Data Science Weekly Newsletter

Issue

415

November 4, 2021

‍

Editor's Picks

‍

Spectrograms or: How I Learned to Stop Worrying and Love Audio Signal Processing for Machine Learning
If you’ve ever decided to take on an A.I. sound project...you will soon realize you've taken on two projects...The audio signal processing that is required to convert the original signal into spectrograms. (Spectrograms are images of time-frequency domain features that were extracted from wave signals) And once you have those, then you can move forward with a straight ahead image classification deep learning project using those spectrograms...and that is the purpose of this article, is to walk you through the process...

True Stories of Algorithmic Improvement
In May 2020, OpenAI released a report on algorithmic efficiency improvements in deep learning. Main headline: Compared to 2012, it now takes 44 times less compute to train a neural network to the level of AlexNet (by contrast, Moore’s Law would yield an 11x cost improvement over this period)...I’ve had various experiences over the years which made the result not-that-surprising. Algorithms beating compute is the sort of thing I expect by default, on a gut level. The point of this post is to tell a few of the stories which underlie that intuition, aimed especially toward people who don’t have much first-hand experience with software engineering, ML, or simulation...

Yes but what is a Gaussian process? or, Once, twice, three times a definition; or A descent into madness
I guess I’m going to talk about Gaussian processes now...I am going to define this stuff three times. Once for mum, once for dad, and once for the country...You’ve got to wonder why anyone would introduce something three ways. There are some reasons. The first is, of course, that each definition gives you a different insight into different aspects of Gaussian processes (the operational, the boundless generality, the functional). And the second is because I’ve had to use all three of these ideas (and several more) over the years in order to understand how Gaussian processes work...

‍

A Message From This Week's Sponsor

‍

Quit writing SQL. Find answers faster. Tired of building dashboards and writing SQL queries for colleagues? PostHog enables teams to get answers by themselves quickly and easily, without needing to write any code. And it can be deployed on your own infrastructure, which is nice. PostHog offers everything product-led teams need to grow, including funnel analysis, session recordings and feature flags — all in one platform, all without SQL. Deploy PostHog today for free.

‍

Data Science Articles & Videos

‍

58 Ways to Visualize Alice in Wonderland
How many ways are there to visualize a book?...Ever so curious, I decided to find out. To come up with some kind of method to search broadly, I picked one book, Lewis Carroll’s Alice’s Adventures in Wonderland and decided to find all the possible visualizations that might pop-up on Google/Bing text search, image search, scholar search. I found more than 40!...

AI and Financial Services Industry Brief
The spike in demand since the onset of COVID-19 for digital services from grocery delivery to banking has catalyzed a reimagining of the digital infrastructure we will need to power our post-pandemic world. In this brief you will learn where researchers lead the charge in identifying opportunities and pitfalls in deploying AI in financial services. Their work sheds light on how integrating AI can make financial services and their delivery more inclusive, accessible, and effective...

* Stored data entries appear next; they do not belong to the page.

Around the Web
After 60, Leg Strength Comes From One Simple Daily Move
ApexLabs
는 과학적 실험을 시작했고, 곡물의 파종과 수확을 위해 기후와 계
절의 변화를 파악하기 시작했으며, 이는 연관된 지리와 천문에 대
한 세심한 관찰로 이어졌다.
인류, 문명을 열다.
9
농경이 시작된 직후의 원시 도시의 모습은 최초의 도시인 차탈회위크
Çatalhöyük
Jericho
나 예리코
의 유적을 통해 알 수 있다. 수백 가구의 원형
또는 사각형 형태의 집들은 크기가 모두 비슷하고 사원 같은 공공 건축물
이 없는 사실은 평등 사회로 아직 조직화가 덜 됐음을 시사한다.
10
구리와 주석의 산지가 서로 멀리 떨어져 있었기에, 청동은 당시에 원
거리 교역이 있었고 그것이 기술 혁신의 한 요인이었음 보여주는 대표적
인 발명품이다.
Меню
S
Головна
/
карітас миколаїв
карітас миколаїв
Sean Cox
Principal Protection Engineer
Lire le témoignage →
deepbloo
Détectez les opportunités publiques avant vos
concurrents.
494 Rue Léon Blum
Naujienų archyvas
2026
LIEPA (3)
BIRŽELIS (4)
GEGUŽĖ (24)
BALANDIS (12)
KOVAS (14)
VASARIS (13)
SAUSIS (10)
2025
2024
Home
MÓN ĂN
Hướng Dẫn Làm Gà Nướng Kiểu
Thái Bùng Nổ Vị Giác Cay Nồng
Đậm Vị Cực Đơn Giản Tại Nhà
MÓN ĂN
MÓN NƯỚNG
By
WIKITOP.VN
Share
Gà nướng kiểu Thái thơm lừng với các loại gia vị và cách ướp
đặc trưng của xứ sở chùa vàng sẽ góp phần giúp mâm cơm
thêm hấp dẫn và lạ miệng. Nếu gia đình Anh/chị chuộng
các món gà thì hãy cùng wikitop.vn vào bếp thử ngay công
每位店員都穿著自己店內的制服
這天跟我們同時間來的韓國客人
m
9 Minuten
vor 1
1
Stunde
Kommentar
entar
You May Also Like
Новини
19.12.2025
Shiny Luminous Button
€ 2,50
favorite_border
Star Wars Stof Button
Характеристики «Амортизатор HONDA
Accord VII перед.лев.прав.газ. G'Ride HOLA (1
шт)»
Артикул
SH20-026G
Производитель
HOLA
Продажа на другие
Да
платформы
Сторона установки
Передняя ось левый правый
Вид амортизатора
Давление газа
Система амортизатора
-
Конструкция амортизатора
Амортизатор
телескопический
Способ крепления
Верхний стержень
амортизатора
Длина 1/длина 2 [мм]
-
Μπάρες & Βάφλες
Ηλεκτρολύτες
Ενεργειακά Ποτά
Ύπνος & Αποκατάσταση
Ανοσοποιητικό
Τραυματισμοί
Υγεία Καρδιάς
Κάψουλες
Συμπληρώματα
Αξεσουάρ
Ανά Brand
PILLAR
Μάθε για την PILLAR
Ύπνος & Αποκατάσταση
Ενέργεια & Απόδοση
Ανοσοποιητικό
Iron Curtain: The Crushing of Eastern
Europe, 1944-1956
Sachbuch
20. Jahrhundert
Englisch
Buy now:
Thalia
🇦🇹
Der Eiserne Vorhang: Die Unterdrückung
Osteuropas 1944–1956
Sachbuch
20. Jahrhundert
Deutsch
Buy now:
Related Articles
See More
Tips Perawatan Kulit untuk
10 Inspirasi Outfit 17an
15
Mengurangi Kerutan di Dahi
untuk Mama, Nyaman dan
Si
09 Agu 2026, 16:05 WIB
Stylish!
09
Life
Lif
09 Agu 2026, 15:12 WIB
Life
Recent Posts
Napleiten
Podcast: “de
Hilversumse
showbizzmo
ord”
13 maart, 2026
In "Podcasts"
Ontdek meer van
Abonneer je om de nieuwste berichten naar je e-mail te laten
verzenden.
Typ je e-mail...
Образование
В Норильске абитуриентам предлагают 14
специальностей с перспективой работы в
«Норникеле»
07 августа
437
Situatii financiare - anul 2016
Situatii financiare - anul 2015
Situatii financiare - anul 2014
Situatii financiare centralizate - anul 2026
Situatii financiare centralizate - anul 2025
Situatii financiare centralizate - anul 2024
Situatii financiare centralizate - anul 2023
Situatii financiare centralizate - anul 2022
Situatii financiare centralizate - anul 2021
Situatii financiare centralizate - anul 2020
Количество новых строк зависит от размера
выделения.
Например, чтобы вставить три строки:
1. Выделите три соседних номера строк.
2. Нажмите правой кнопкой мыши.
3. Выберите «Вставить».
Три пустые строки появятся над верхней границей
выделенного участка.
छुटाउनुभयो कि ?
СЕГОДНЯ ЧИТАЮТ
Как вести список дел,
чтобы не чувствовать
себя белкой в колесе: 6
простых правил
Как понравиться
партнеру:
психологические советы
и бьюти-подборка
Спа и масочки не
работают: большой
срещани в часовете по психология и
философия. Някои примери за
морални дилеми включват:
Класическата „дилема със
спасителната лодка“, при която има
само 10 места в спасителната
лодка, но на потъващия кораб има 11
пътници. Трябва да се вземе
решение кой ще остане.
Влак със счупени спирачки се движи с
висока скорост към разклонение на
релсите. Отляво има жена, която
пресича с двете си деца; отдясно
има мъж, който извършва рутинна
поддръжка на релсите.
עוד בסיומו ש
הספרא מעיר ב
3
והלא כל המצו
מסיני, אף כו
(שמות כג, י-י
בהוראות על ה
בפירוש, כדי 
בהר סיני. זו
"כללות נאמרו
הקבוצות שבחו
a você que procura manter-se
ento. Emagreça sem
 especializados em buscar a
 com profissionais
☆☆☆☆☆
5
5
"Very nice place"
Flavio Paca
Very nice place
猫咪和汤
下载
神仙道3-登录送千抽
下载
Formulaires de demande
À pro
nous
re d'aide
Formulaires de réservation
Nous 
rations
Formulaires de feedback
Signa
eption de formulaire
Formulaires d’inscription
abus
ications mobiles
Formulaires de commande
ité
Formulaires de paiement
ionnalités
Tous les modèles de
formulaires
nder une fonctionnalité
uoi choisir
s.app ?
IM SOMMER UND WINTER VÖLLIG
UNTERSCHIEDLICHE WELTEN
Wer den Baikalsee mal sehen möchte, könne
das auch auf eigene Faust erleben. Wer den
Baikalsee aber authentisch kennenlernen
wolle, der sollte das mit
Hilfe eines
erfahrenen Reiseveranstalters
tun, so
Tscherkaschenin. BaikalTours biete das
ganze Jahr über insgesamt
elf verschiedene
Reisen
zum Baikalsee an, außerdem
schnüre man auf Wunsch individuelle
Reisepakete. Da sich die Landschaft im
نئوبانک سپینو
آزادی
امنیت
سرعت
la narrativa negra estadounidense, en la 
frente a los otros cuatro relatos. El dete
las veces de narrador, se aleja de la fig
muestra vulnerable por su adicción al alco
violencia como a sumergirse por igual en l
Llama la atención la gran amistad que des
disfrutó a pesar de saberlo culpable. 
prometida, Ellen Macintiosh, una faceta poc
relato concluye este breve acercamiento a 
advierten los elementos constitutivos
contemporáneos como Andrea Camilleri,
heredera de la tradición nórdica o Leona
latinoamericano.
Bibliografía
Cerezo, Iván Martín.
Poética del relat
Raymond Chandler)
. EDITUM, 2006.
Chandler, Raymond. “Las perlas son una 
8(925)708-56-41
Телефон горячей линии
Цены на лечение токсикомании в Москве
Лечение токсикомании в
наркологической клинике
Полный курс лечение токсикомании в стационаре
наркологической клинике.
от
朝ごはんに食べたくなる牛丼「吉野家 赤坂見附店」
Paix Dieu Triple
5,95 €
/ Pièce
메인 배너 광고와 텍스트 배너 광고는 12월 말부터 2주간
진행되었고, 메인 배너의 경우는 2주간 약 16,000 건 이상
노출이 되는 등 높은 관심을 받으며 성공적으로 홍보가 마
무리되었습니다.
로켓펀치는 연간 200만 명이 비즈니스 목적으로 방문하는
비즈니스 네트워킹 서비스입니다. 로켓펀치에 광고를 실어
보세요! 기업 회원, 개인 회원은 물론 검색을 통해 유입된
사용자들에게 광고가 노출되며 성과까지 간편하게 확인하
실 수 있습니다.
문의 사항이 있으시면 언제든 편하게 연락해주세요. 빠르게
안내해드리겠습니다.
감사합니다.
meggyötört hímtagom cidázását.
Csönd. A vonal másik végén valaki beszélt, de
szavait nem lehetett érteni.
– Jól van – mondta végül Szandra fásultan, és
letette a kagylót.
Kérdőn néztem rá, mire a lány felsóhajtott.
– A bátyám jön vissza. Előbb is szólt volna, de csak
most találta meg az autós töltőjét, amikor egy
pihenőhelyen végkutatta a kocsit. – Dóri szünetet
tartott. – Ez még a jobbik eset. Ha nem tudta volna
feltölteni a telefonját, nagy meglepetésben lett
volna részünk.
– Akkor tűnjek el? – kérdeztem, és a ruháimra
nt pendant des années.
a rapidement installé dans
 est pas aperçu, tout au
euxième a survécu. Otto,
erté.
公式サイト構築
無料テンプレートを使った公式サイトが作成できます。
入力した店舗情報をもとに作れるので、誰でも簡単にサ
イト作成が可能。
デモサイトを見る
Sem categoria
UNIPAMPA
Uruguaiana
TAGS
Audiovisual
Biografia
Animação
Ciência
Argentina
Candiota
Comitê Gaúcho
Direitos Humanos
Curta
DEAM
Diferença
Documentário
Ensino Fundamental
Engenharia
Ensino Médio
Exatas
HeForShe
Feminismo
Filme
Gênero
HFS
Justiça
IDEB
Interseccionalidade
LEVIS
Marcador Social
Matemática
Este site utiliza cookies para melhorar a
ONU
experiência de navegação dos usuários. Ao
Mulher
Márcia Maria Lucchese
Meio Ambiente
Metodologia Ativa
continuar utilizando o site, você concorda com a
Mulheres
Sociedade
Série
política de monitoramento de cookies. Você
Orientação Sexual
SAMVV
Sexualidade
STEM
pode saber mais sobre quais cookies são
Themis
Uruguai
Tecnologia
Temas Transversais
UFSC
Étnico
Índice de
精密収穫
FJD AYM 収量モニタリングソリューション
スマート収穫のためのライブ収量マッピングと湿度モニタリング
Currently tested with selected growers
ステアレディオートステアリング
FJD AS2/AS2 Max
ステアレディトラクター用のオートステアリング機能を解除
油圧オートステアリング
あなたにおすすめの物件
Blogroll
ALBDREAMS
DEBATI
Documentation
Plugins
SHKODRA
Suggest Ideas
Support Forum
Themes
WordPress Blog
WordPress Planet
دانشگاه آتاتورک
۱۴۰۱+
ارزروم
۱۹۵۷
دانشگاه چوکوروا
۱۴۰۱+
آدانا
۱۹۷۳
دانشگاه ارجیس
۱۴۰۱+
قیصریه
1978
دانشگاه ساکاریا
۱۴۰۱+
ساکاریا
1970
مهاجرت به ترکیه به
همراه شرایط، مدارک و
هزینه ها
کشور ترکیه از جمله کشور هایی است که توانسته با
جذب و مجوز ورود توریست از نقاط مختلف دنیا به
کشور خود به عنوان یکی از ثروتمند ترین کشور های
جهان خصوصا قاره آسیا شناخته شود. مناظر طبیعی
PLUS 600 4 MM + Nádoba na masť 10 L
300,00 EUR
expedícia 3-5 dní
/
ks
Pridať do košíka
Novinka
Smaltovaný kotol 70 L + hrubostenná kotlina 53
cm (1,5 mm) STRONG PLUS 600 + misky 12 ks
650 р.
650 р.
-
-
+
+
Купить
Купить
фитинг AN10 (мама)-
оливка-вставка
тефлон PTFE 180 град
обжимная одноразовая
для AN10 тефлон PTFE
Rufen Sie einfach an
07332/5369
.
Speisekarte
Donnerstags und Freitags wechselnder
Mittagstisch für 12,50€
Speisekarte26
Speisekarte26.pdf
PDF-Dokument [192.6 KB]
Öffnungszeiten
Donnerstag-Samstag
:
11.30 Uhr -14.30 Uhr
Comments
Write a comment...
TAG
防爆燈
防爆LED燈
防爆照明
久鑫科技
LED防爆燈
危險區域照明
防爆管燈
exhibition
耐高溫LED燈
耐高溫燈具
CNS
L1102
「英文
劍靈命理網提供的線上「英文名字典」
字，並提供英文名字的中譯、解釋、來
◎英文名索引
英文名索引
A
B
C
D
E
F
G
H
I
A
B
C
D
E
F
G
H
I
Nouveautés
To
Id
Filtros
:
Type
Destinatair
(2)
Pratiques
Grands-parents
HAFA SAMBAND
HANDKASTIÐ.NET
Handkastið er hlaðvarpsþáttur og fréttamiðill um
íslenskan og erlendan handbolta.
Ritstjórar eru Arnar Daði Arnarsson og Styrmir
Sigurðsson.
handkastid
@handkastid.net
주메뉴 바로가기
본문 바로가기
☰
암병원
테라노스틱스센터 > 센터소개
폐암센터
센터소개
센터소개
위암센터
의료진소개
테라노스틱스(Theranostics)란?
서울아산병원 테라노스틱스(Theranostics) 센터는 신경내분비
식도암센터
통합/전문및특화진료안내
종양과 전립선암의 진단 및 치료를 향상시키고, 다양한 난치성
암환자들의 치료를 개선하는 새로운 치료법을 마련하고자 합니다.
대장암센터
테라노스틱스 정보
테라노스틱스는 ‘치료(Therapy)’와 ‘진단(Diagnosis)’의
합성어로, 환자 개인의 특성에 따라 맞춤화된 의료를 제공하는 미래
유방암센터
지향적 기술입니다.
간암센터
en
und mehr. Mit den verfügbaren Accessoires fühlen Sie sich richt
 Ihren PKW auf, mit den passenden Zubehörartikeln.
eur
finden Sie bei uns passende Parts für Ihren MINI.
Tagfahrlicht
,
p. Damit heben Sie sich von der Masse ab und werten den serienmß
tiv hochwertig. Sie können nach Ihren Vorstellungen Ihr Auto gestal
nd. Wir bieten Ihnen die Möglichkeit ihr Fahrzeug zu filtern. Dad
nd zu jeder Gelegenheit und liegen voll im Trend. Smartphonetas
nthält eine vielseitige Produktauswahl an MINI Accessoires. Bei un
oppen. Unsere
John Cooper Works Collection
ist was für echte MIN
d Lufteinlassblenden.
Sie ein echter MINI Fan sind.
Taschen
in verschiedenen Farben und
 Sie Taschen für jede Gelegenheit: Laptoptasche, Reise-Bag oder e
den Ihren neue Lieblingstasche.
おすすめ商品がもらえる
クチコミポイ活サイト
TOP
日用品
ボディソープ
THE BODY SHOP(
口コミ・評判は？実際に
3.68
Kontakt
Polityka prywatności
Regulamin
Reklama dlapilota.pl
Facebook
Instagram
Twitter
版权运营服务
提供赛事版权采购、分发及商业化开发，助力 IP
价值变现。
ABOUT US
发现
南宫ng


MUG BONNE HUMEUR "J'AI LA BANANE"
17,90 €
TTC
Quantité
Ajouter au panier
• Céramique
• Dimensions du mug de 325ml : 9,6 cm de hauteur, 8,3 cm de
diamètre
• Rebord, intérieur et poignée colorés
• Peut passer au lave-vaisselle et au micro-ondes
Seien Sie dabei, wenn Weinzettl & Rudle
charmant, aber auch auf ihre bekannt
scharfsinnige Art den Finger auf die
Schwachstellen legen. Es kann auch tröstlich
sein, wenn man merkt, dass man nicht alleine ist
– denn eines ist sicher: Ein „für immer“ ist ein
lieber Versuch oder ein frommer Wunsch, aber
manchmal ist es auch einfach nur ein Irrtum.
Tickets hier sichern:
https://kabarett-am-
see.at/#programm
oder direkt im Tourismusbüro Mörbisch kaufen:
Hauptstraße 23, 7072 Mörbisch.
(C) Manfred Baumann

The Opportunity within AMTRAK: America’s Railroad
Using interactive Tableau maps to locate Amtrak’s future customers...

Towards a Theory of Justice for Artificial Intelligence
This paper explores the relationship between artificial intelligence and principles of distributive justice. Drawing upon the political philosophy of John Rawls, it holds that the basic structure of society should be understood as a composite of socio-technical systems, and that the operation of these systems is increasingly shaped and influenced by AI. As a consequence, egalitarian norms of justice apply to the technology when it is deployed in these contexts. These norms entail that the relevant AI systems must meet a certain standard of public justification, support citizens rights, and promote substantively fair outcomes -- something that requires specific attention be paid to the impact they have on the worst-off members of society...

From Machine Learning to Robotics: Challenges and Opportunities for Embodied Intelligence
Contrary to viewing embodied intelligence as another application domain for machine learning, here we argue that it is in fact a key driver for the advancement of machine learning technology. In this article our goal is to highlight challenges and opportunities that are specific to embodied intelligence and to propose research directions which may significantly advance the state-of-the-art in robot learning...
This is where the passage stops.